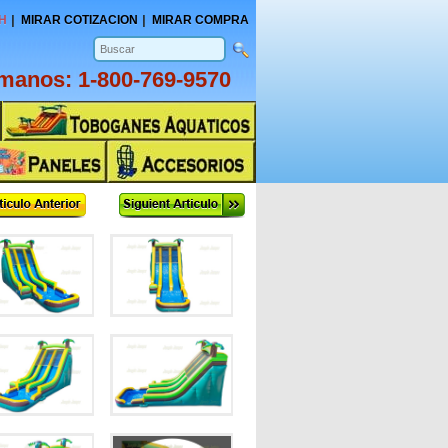
H
MIRAR COTIZACION
MIRAR COMPRA
amanos:
1-800-769-9570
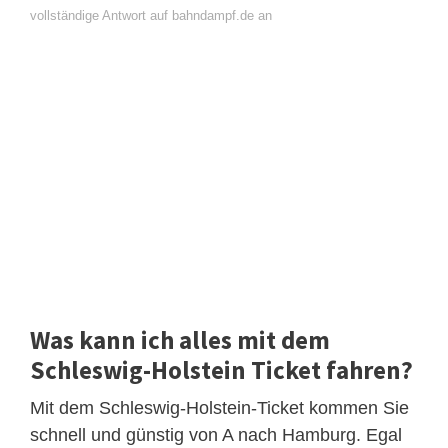
vollständige Antwort auf bahndampf.de an
Was kann ich alles mit dem
Schleswig-Holstein Ticket fahren?
Mit dem Schleswig-Holstein-Ticket kommen Sie
schnell und günstig von A nach Hamburg. Egal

What needs to be done »
Leave out the pictures and repeat the remaining data exactly.

Response for this exercise »
H
MIRAR COTIZACION
MIRAR COMPRA
amanos:
1-800-769-9570
vollständige Antwort auf bahndampf.de an
Was kann ich alles mit dem
Schleswig-Holstein Ticket fahren?
Mit dem Schleswig-Holstein-Ticket kommen Sie
schnell und günstig von A nach Hamburg. Egal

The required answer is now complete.